Wie alles hat aber auch diese Entwicklung ihre Kehrseite, denn mit der christlichen Missionierung hat die Entwurzelung der Dayak überhaupt erst ihren Anfang genommen: Die bis zu 500 Meter langen und bis zu 10 Meter hoch auf Stämmen von Urwaldriesen aufgeständerten Langhäuser, in denen die gesamte Sippschaft in abgetrennten Wohnungseinheiten lebte, wurde zwangsweise aufgelöst. Die Kleinfamilien wurden zum Leben in eigenen kleinen Häusern verpflichtet. Damit fielen die wichtigsten Teile des kulturellen Gemeinschaftslebens flach: Der intensive Austausch untereinander wie das Geschichtenerzählen, die gemeinsame Nahrungsbeschaffung, Vorratshaltung und Zubereitung der Nahrungsmittel. Heutzutage gehört selbst in den entlegensten Waldgebieten das ausschließliche Leben im Langhaus der Vergangenheit an. Die riesige Waldinsel Borneo hat den Mega-Boom Südostasiens spät abbekommen - dafür aber mit voller Breitseite. In weniger als zwei Jahrzehnten wurden die Dayak von der Moderne überrollt - vom analogen Waldbewohner zum digitalen Globalbürger. Diese Entwicklung wurde massiv vom Umsiedlungsprogramm der indonesischen Regierung befördert. Menschen aus dem überbevölkerten Java, die seit Generationen schon verlernt hatten, den Wald ökologisch zu nutzen, wurden mitsamt ihren Motorrädern und Fernsehern in der Natur ausgesetzt. Dass dabei Natur, Kultur, Religion und Lebensweise der Dayak auf der Strecke bleiben, war vorprogrammiert.

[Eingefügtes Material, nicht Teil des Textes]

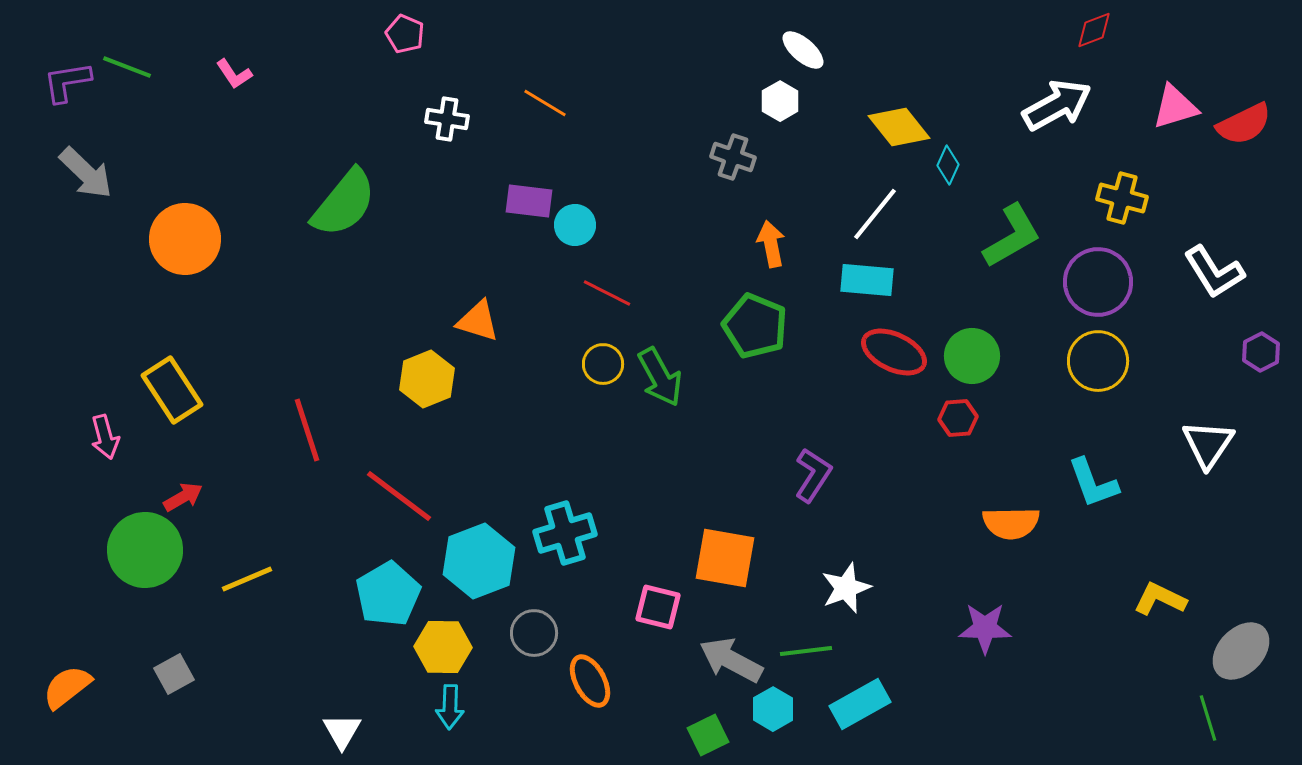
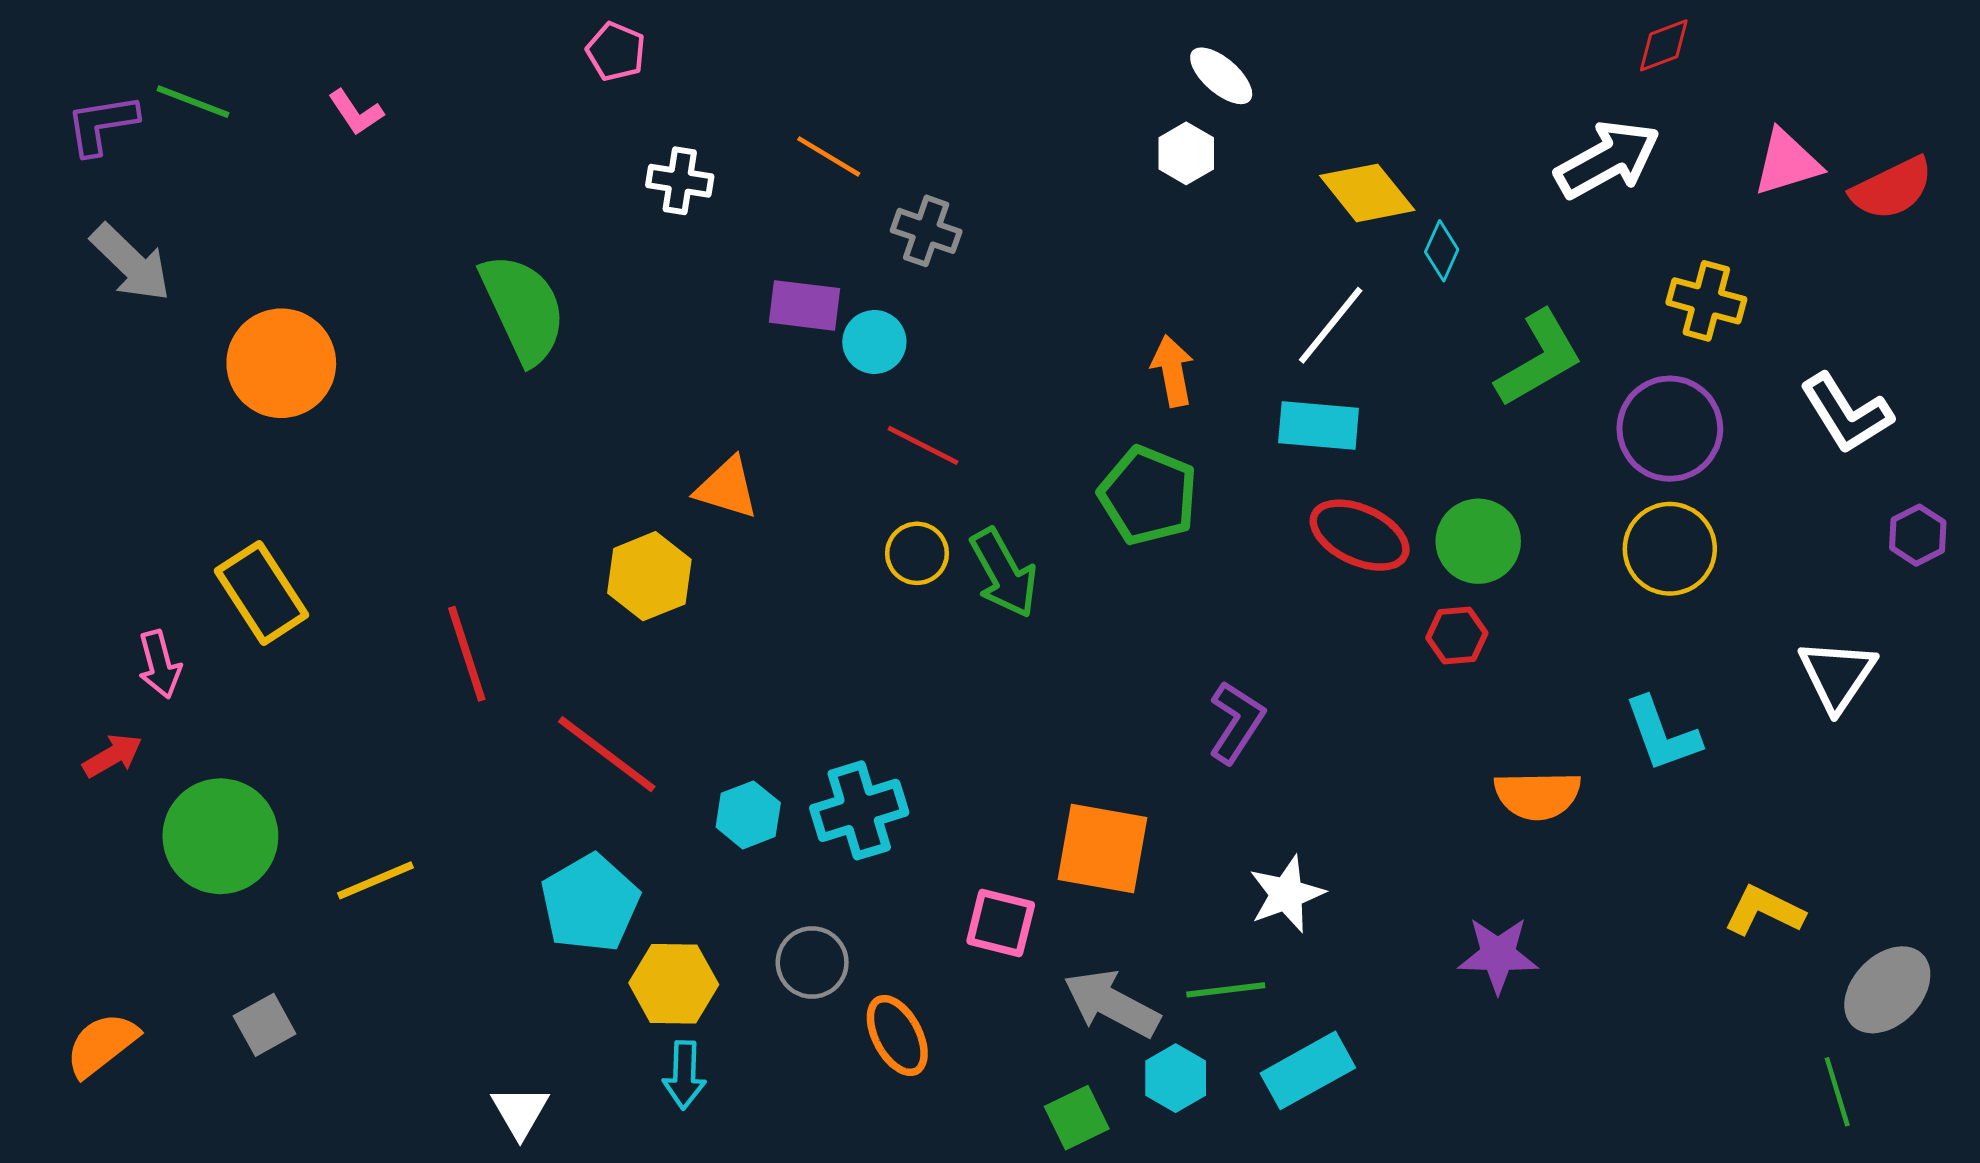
gray cross: (733, 157) -> (926, 231), moved
green semicircle: (344, 203) -> (523, 308), turned -64
red arrow: (183, 497) -> (112, 756), moved
cyan hexagon: (479, 561) -> (748, 815), moved, size x0.6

Christian Offer ist Waldökologe und setzt sich unter anderem für Naturschutz und Menschenrechte in Indonesien ein. Seine Frau entstammt einer Dayak-Gemeinde aus Süd-Borneo.

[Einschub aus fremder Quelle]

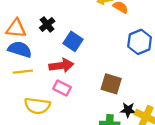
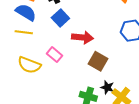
blue square: (73, 41) -> (60, 18), moved
red arrow: (61, 65) -> (82, 37), moved

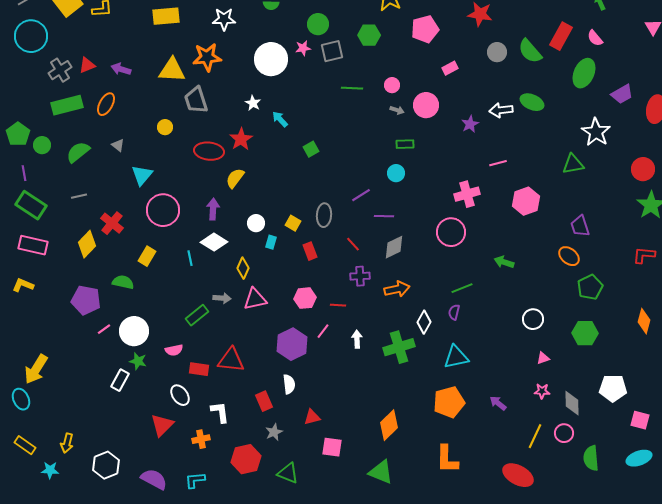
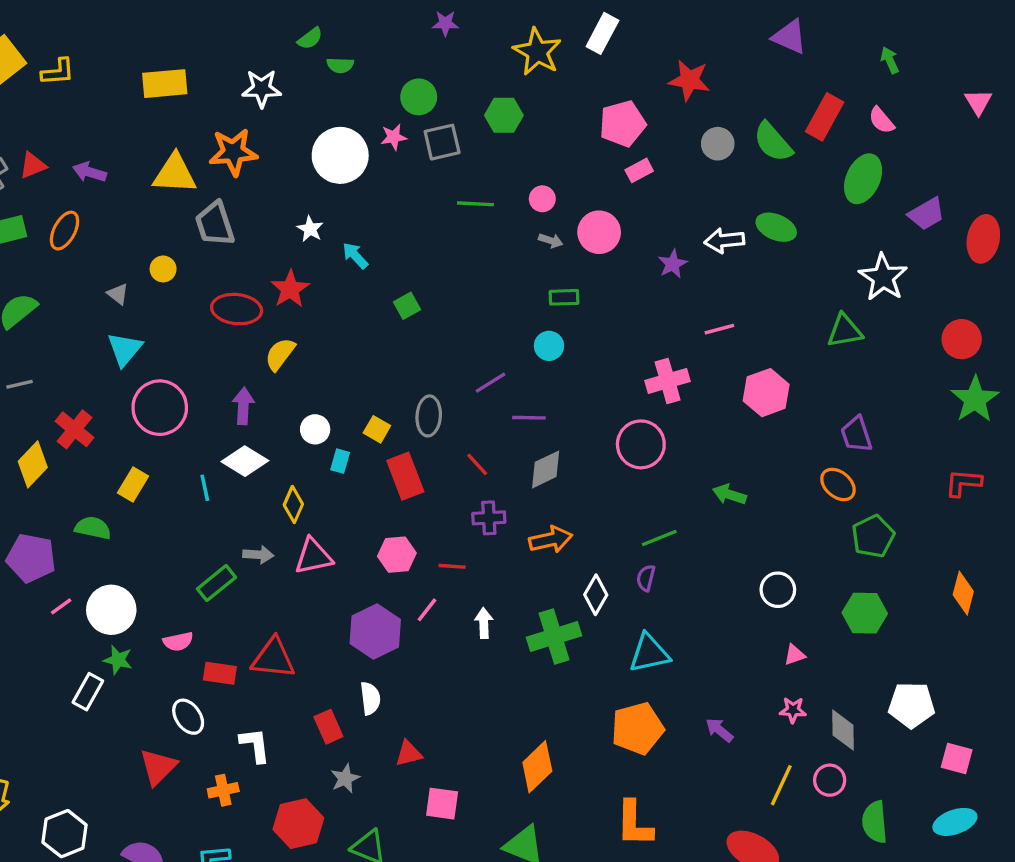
pink pentagon: (425, 29) -> (622, 124), moved
gray triangle: (118, 145) -> (118, 294), moved
red rectangle: (310, 251) -> (405, 476), size x1.5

Kontakt: christian.offer@gmx.de

Bildunterschriften der im Schattenblick nicht veröffentlichten Abbildungen der Originalpublikation:
- In diesem Heiligtum der Dayak im Süden Borneos, dem so genannten Schrein der Ahnen - Sependu, verbindet sich die Menschenseele mit beschützenden Geistwesen der Natur
Im Waldgarten der Dayak werden Pflanzenarten gefördert, die dem Menschen nutzen. Die Struktur des natürlichen Waldes wird beibehalten. Dadurch erhält sich das System von selbst - mitsamt der ökologischen Funktionen und der biologischen Vielfalt des Naturwaldes - Früher das artenreichste Ökosystem der Erde - heute eine Agrarindustrie-Wüste. In nur 25 Jahren wurden 85 Prozent des Waldes der Dayak auf Borneo vernichtet: zur Holzgewinnung, für die Papierindustrie sowie zum Aufbau von Palmöl-, Papier-, Gummi- und Teak-Plantagen (Foto: SOB/Abah Nordin) - Erwachsene Orang-Utans, die sich in die Plantagen retten konnten, werden erschossen - im Jahr 2009 alleine siebentausend Tiere. Ihre Babys werden häufig als Haustiere an reiche Stadtfamilien verkauft. Ein kleiner Teil der Orang-Utan-Waisen wird von MitarbeiterInnen der Naturschutz-Organisationen in jahrelanger liebevoller Arbeit auf das Leben im Wald vorbereitet. Leider fehlen inzwischen die Wälder für die Auswilderung
Auch heute noch kennen die Dayak die Geheimnisse der Pflanzen und Tiere: hier eine Knospe und eine Blüte der Lucu-Pflanze, deren Teile allesamt unterschiedliche heilende oder gesundheitsfördernde Wirkungen entfalten
Typisch für Fruchtbäume in den Waldgärten der Tropen: stammbürtige Früchte. Hier die Jackfruit, bei den Dayak Cempedak genannt
Die Gemeinschaft der Dayak funktioniert auch heute noch ähnlich wie vor Jahrhunderten, vor allem dann, wenn die bis zu 300 Menschen umfassende Sippschaft für Feste zusammenkommt. Hier bei den Vorbereitungen für eine Hochzeit
Zwar gibt es in den Dayak-Dörfern keine echten Langhäuser mehr, die früher bis zu 500 Meter lang und zwei Stockwerke hoch waren, aber die geständerte Bauweise wurde beibehalten. Sie schützt gegen Überschwemmung und Raubtiere
(Fotos, wenn nicht anders genannt: Christian Offer)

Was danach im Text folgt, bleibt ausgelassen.